Reality TV, once cable's workhorse, is now seeing more and more of its cameras turn off. MTV is ending Jersey Shore: Family Vacation and Catfish; HGTV has axed shows like Christina on the Coast; and similar cuts are happening at Food Network, TLC, Lifetime, E!, and more, per the New York Times. The number of new unscripted series in the US has dropped by roughly a third since 2022, according to research firm Luminate, with every subgenre—from cooking and travel to true crime—feeling the squeeze. Even budget-friendly reality formats are no match for the collapse of cable revenue, consolidation among media companies, and a surge in audience members heading over to YouTube and other digital platforms.

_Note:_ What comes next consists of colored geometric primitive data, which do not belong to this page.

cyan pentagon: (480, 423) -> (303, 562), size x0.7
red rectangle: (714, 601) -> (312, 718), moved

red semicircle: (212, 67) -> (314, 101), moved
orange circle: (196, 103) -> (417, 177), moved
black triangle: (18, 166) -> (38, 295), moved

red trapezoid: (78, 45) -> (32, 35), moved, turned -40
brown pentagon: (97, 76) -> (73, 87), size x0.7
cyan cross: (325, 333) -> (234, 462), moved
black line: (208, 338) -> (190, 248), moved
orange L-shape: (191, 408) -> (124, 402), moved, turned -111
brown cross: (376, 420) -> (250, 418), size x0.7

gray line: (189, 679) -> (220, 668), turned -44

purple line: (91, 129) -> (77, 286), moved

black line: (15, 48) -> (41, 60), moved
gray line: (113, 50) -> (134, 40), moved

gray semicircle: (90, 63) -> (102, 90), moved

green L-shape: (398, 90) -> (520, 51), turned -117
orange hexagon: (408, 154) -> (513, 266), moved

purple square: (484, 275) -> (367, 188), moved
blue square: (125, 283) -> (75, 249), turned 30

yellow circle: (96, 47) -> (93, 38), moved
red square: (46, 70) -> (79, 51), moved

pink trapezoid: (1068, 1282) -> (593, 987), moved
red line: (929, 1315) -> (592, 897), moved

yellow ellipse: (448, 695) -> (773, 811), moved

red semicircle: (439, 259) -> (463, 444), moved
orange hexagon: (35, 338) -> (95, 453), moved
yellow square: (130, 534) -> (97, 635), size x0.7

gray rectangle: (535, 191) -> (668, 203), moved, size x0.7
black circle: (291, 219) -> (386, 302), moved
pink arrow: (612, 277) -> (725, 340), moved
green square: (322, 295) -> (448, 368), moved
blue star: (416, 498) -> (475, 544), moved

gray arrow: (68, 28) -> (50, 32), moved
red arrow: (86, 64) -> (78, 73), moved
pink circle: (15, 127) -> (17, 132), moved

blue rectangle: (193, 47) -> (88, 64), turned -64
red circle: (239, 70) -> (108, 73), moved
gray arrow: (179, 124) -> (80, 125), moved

Some stalwarts still pull viewers—think Survivor, Below Deck, and the Housewives universe—and newcomers like The Traitors and Love Island USA do still break through, but networks are now far more cautious on how many shows they churn out and are leaning hard on existing brands. Workers behind the scenes describe a contracting industry: longtime editors and supervisors laid off, teams halved, workloads rising. Instead of snapping up reality shows during the 2023 Hollywood strikes, studios mostly held back, with The Hollywood Reporter and Variety starting to track the reality-TV decline soon after. Meanwhile, YouTube became a new landing spot for talent and series like Somebody Feed Phil and a planned Yolanda Hadid home design show. One veteran executive sums it up as a march toward "fewer ideas from fewer companies."